This is a basic structure of PCNN model

PCNN-based visual processing

The PCNN model, as shown in Fig. 3, is composed of three sequential parts and not requiring any training: the receptive field, the modulation field, and the pulse generator. The synapses of adjacent neurons kl in the receptive field generate an electrical impulse that activates neuron ij, mimicking the receiving mechanism of dendrites through synaptic connections represented by \(\textbf{W}\).

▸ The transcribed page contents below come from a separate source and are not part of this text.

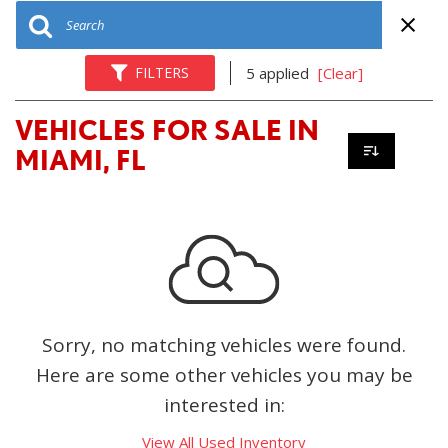
FILTERS
5 applied
[Clear]
VEHICLES FOR SALE IN
MIAMI, FL
Sorry, no matching vehicles were found.
Here are some other vehicles you may be
interested in:
View All Used Inventory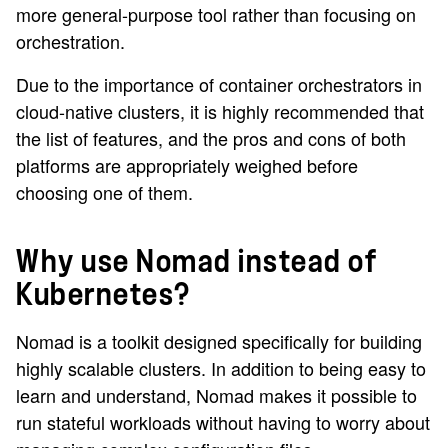
more general-purpose tool rather than focusing on
orchestration.
Due to the importance of container orchestrators in
cloud-native clusters, it is highly recommended that
the list of features, and the pros and cons of both
platforms are appropriately weighed before
choosing one of them.
Why use Nomad instead of
Kubernetes?
Nomad is a toolkit designed specifically for building
highly scalable clusters. In addition to being easy to
learn and understand, Nomad makes it possible to
run stateful workloads without having to worry about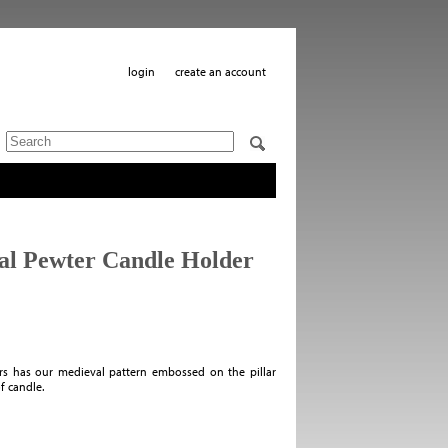
login
create an account
al Pewter Candle Holder
ers has our medieval pattern embossed on the pillar
of candle.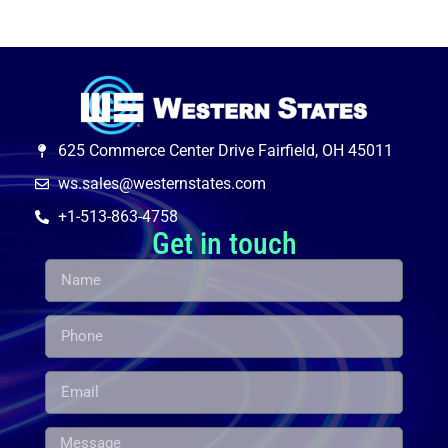
625 Commerce Center Drive Fairfield, OH 45011
ws.sales@westernstates.com
+1-513-863-4758
Get in touch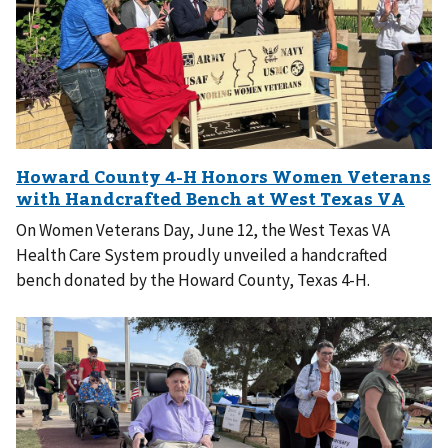
On Women Veterans Day, June 12, the West Texas VA
Health Care System proudly unveiled a handcrafted
bench donated by the Howard County, Texas 4-H.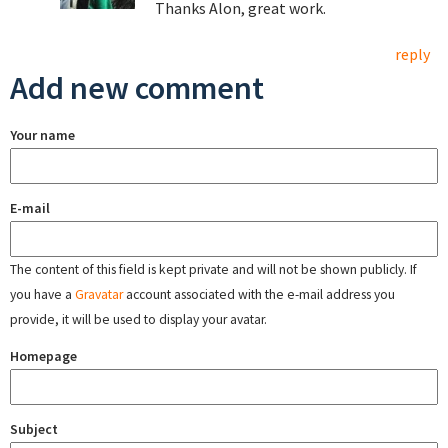
Thanks Alon, great work.
reply
Add new comment
Your name
E-mail
The content of this field is kept private and will not be shown publicly. If
you have a
Gravatar
account associated with the e-mail address you
provide, it will be used to display your avatar.
Homepage
Subject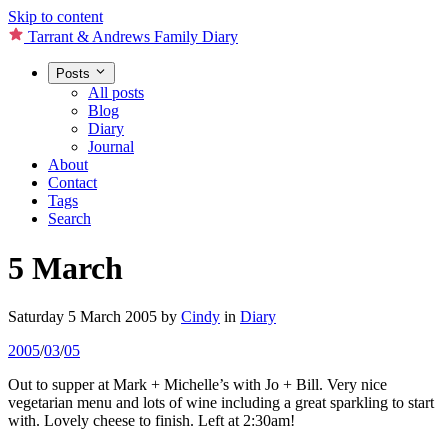
Skip to content
Tarrant & Andrews Family Diary
Posts
All posts
Blog
Diary
Journal
About
Contact
Tags
Search
5 March
Saturday 5 March 2005
by
Cindy
in
Diary
2005
/
03
/
05
Out to supper at Mark + Michelle’s with Jo + Bill. Very nice
vegetarian menu and lots of wine including a great sparkling to start
with. Lovely cheese to finish. Left at 2:30am!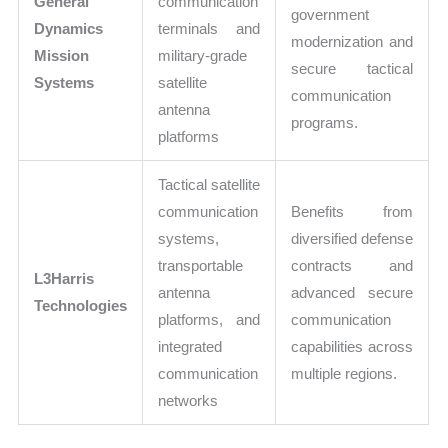
General
communication
government
Dynamics
terminals and
modernization and
Mission
military-grade
secure tactical
Systems
satellite
communication
antenna
programs.
platforms
Tactical satellite
communication
Benefits from
systems,
diversified defense
transportable
contracts and
L3Harris
antenna
advanced secure
Technologies
platforms, and
communication
integrated
capabilities across
communication
multiple regions.
networks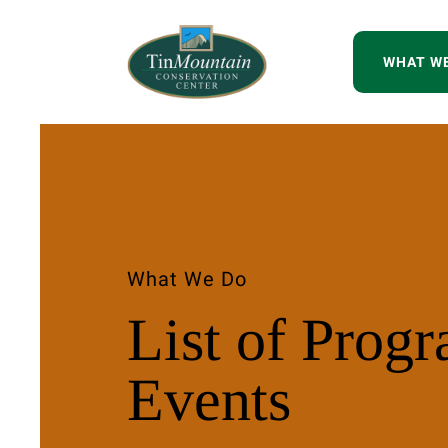
WHAT W
What We Do
List of Prog
Events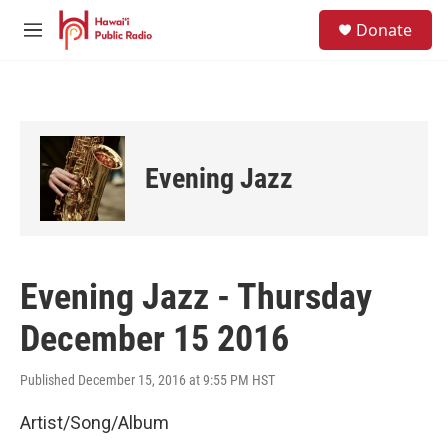
Skip to main content
S
Donate
e
M
a
e
r
n
c
u
h
u
e
Evening Jazz
r
y
Evening Jazz - Thursday
December 15 2016
Published December 15, 2016 at 9:55 PM HST
Artist/Song/Album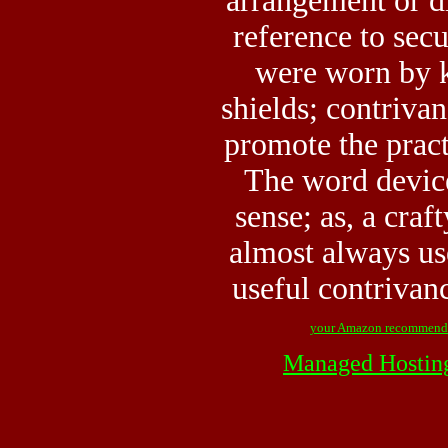
arrangement or di
reference to sec
were worn by k
shields; contrivan
promote the pract
The word device
sense; as, a craf
almost always use
useful contrivan
your Amazon recommend
Managed Hostin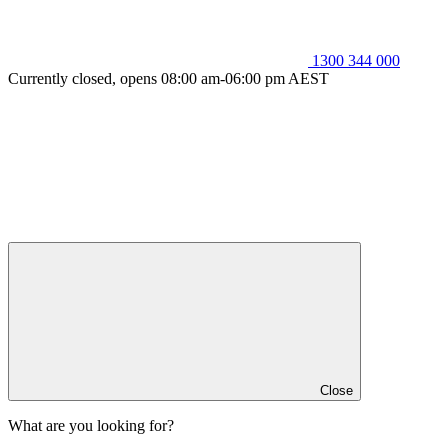
1300 344 000
Currently closed, opens 08:00 am-06:00 pm AEST
Close
What are you looking for?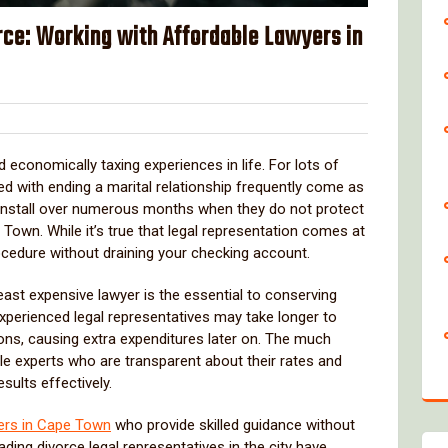
rce: Working with Affordable Lawyers in
over
economically taxing experiences in life. For lots of
d with ending a marital relationship frequently come as
 install over numerous months when they do not protect
 Town. While it’s true that legal representation comes at
cedure without draining your checking account.
east expensive lawyer is the essential to conserving
xperienced legal representatives may take longer to
ons, causing extra expenditures later on. The much
le experts who are transparent about their rates and
sults effectively.
ers in Cape Town
who provide skilled guidance without
ading divorce legal representatives in the city have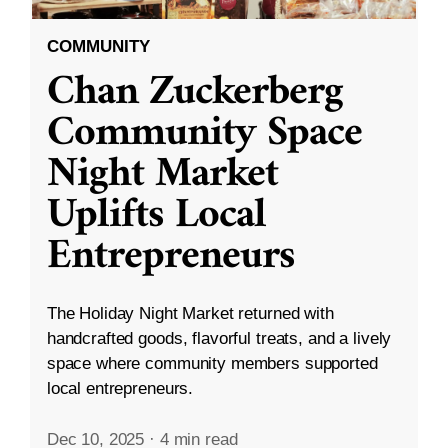
COMMUNITY
Chan Zuckerberg
Community Space
Night Market
Uplifts Local
Entrepreneurs
The Holiday Night Market returned with
handcrafted goods, flavorful treats, and a lively
space where community members supported
local entrepreneurs.
Dec 10, 2025
·
4 min read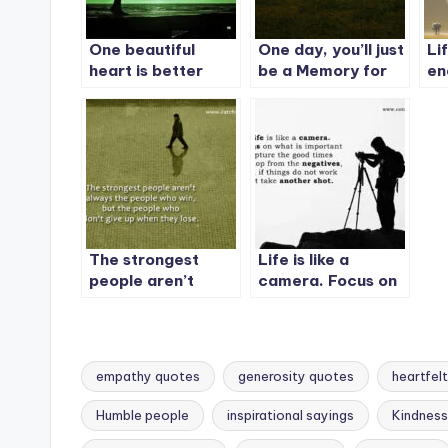
One beautiful
One day, you’ll just
Li
heart is better
be a Memory for
en
than a thousand
some people. – 2
co
beautiful faces.
The strongest
Life is like a
people aren’t
camera. Focus on
always the people
what is important
who win, but the
capture the good
people who don’t
times
give up when they
empathy quotes
generosity quotes
heartfel
lose.
Humble people
inspirational sayings
Kindnes
Tags: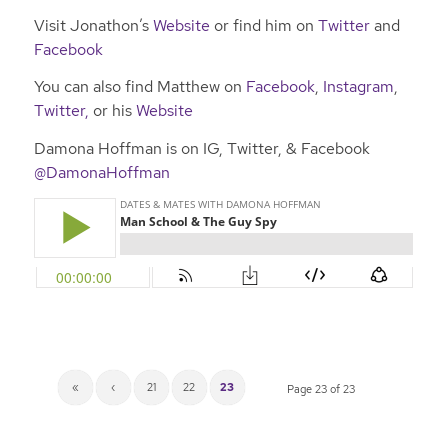
Visit Jonathon’s
Website
or find him on
Twitter
and
Facebook
You can also find Matthew on
Facebook
,
Instagram
,
Twitter,
or his
Website
Damona Hoffman is on IG, Twitter, & Facebook
@DamonaHoffman
«
‹
21
22
23
Page 23 of 23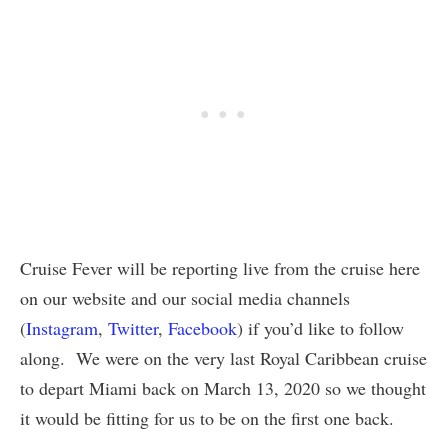
Cruise Fever will be reporting live from the cruise here
on our website and our social media channels
(
Instagram
,
Twitter
,
Facebook
) if you’d like to follow
along. We were on the very last Royal Caribbean cruise
to depart Miami back on March 13, 2020 so we thought
it would be fitting for us to be on the first one back.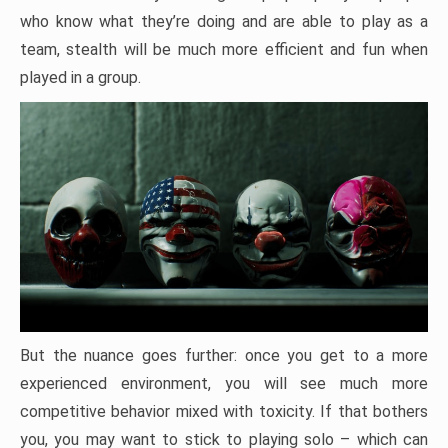
who know what they’re doing and are able to play as a
team, stealth will be much more efficient and fun when
played in a group.
But the nuance goes further: once you get to a more
experienced environment, you will see much more
competitive behavior mixed with toxicity. If that bothers
you, you may want to stick to playing solo – which can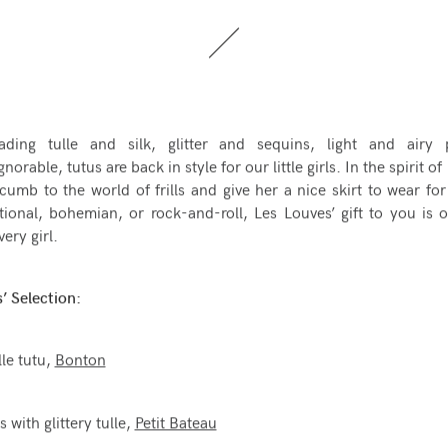
ading tulle and silk, glitter and sequins, light and airy pl
gnorable, tutus are back in style for our little girls. In the spirit o
cumb to the world of frills and give her a nice skirt to wear fo
tional, bohemian, or rock-and-roll, Les Louves’ gift to you is o
very girl.
’ Selection:
lle tutu,
Bonton
s with glittery tulle,
Petit Bateau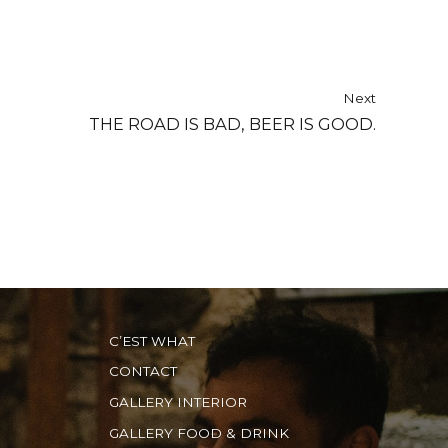
Next
THE ROAD IS BAD, BEER IS GOOD.
C’EST WHAT
CONTACT
GALLERY INTERIOR
GALLERY FOOD & DRINK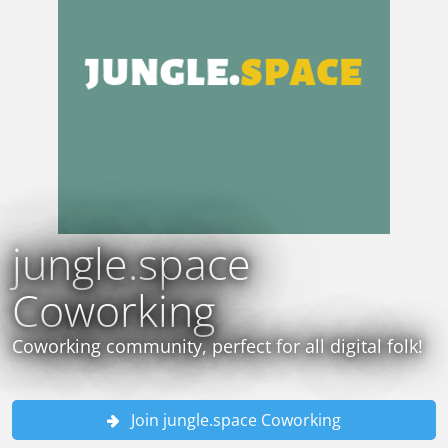
jungle.space
Coworking
Coworking community, perfect for all digital folk!
Join jungle.space Coworking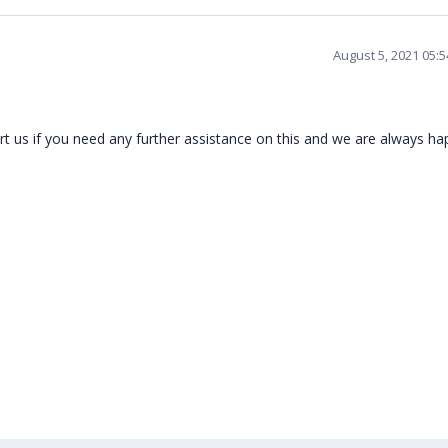
August 5, 2021 05:
t us if you need any further assistance on this and we are always h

After gathering electrical impulses, the inputs are segregated into two distinct channels: the feeding and linking inputs. The modulation circuity and pulse generator system are made up of four main constituents, namely the dendritic tree, membrane potential, dynamic threshold, and action potential. The individual neuron receives both feeding and linking inputs from several nearby neurons via the dendritic tree and transmits electrical charges to generate changes in the membrane potential, eventually reaching a dynamic threshold for action potential initiation. Once the dynamic threshold is surpassed, an action potential is triggered. In neuroscience, the Leaky Integrator (LI) model is commonly used to represent either a single neuron or a local population of neurons. Hence, the LI model can represent the fundamental components of PCNN. The dynamics potential v(t) of a single neuron is described by the LI model:

$$\begin{aligned} \text {d}v(t)/\text {d}t=-a v(t)+c, \end{aligned}$$
(1)

where a is the rate of the leaky, and c is the input. The LI model represents the dynamics of a neuron’s membrane potential, which gradually decays over time \(-a v(t)\) and is influenced by the input c. The dynamics potential can be rewritten in discrete form as:

$$\begin{aligned} V(n)=\beta V(n-1)+c, \end{aligned}$$
(2)

where \(\beta \) is a positive constant, controlling the decay rate of the previous membrane potential. Each neuron in the PCNN integrates its inputs over time, taking into account the leakage factor to gradually decrease the influence of past inputs.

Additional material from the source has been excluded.